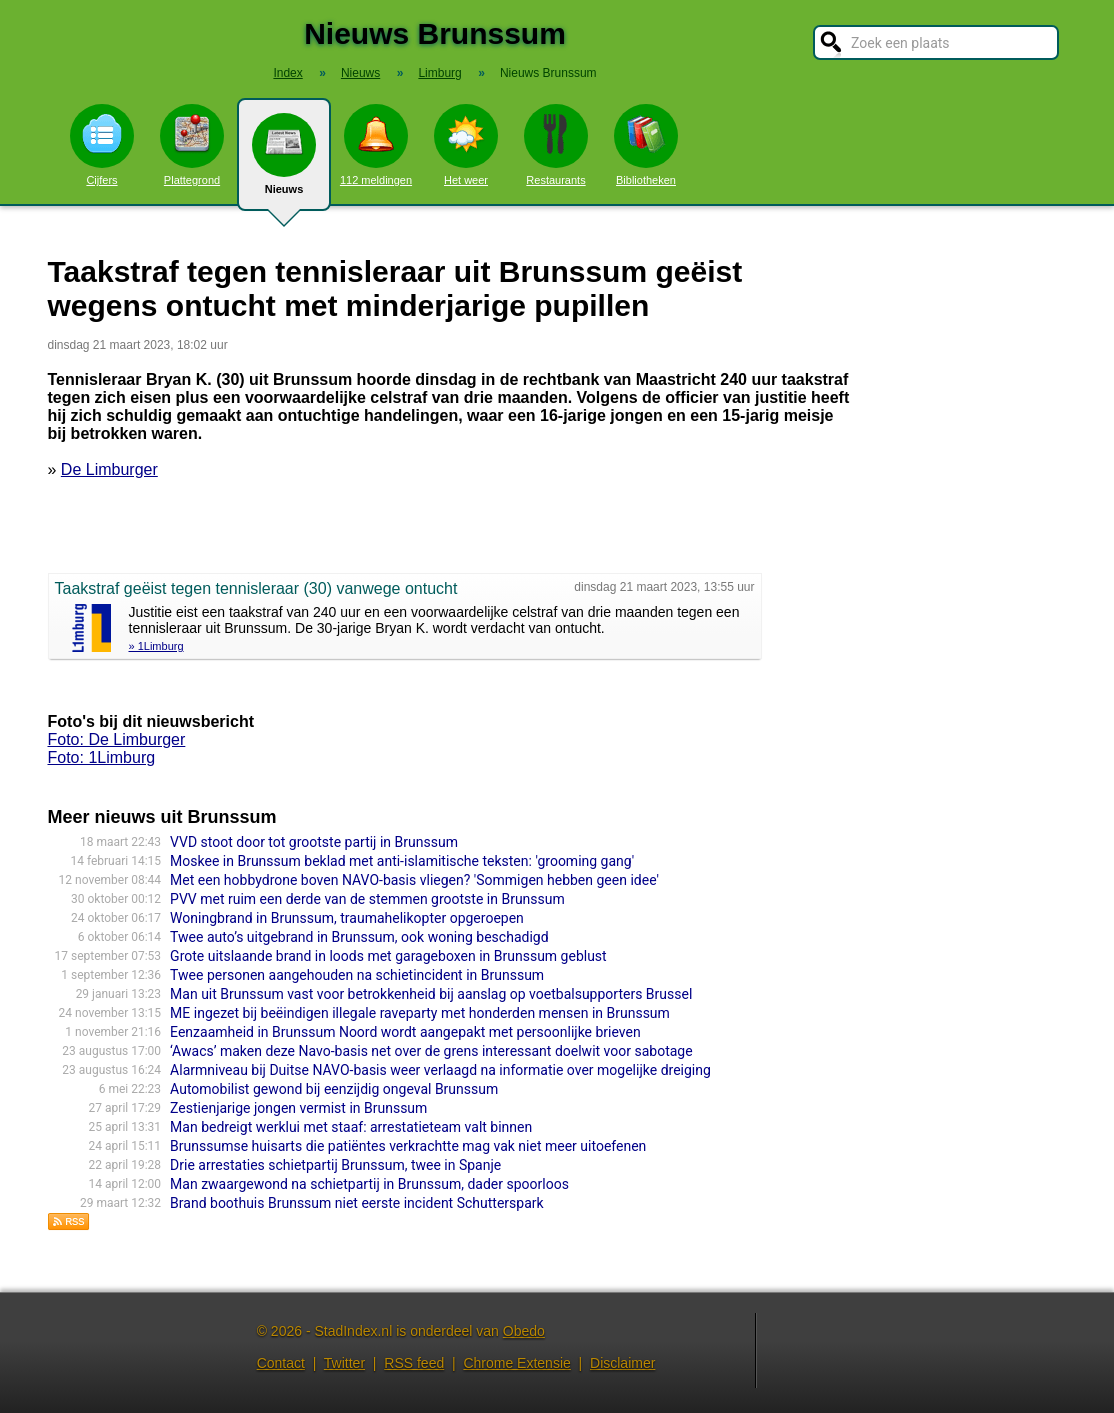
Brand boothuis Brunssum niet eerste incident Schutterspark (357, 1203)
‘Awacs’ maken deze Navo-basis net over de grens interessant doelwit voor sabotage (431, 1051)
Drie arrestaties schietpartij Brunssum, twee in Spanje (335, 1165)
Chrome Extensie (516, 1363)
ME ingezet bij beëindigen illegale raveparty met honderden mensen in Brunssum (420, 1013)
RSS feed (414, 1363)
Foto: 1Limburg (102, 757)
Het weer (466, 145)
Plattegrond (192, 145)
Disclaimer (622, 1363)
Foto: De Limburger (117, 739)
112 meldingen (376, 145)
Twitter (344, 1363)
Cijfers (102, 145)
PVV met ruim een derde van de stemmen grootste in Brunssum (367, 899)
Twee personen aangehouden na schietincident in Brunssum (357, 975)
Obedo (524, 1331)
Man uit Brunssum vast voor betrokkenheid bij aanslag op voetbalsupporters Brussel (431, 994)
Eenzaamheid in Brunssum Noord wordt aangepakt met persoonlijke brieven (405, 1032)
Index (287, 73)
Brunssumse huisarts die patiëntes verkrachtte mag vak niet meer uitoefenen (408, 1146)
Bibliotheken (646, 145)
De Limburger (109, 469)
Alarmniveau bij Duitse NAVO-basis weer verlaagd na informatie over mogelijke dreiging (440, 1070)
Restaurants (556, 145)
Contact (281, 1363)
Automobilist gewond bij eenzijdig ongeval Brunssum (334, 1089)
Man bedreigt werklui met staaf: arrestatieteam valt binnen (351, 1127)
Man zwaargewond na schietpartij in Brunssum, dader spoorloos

▸ WORK INSTRUCTION:
Your answer must be an exact copy of the records, free of images.

▸ TASK SOLUTION:
Brand boothuis Brunssum niet eerste incident Schutterspark (357, 1203)
‘Awacs’ maken deze Navo-basis net over de grens interessant doelwit voor sabotage (431, 1051)
Drie arrestaties schietpartij Brunssum, twee in Spanje (335, 1165)
Chrome Extensie (516, 1363)
ME ingezet bij beëindigen illegale raveparty met honderden mensen in Brunssum (420, 1013)
RSS feed (414, 1363)
Foto: 1Limburg (102, 757)
Het weer (466, 145)
Plattegrond (192, 145)
Disclaimer (622, 1363)
Foto: De Limburger (117, 739)
112 meldingen (376, 145)
Twitter (344, 1363)
Cijfers (102, 145)
PVV met ruim een derde van de stemmen grootste in Brunssum (367, 899)
Twee personen aangehouden na schietincident in Brunssum (357, 975)
Obedo (524, 1331)
Man uit Brunssum vast voor betrokkenheid bij aanslag op voetbalsupporters Brussel (431, 994)
Eenzaamheid in Brunssum Noord wordt aangepakt met persoonlijke brieven (405, 1032)
Index (287, 73)
Brunssumse huisarts die patiëntes verkrachtte mag vak niet meer uitoefenen (408, 1146)
Bibliotheken (646, 145)
De Limburger (109, 469)
Alarmniveau bij Duitse NAVO-basis weer verlaagd na informatie over mogelijke dreiging (440, 1070)
Restaurants (556, 145)
Contact (281, 1363)
Automobilist gewond bij eenzijdig ongeval Brunssum (334, 1089)
Man bedreigt werklui met staaf: arrestatieteam valt binnen (351, 1127)
Man zwaargewond na schietpartij in Brunssum, dader spoorloos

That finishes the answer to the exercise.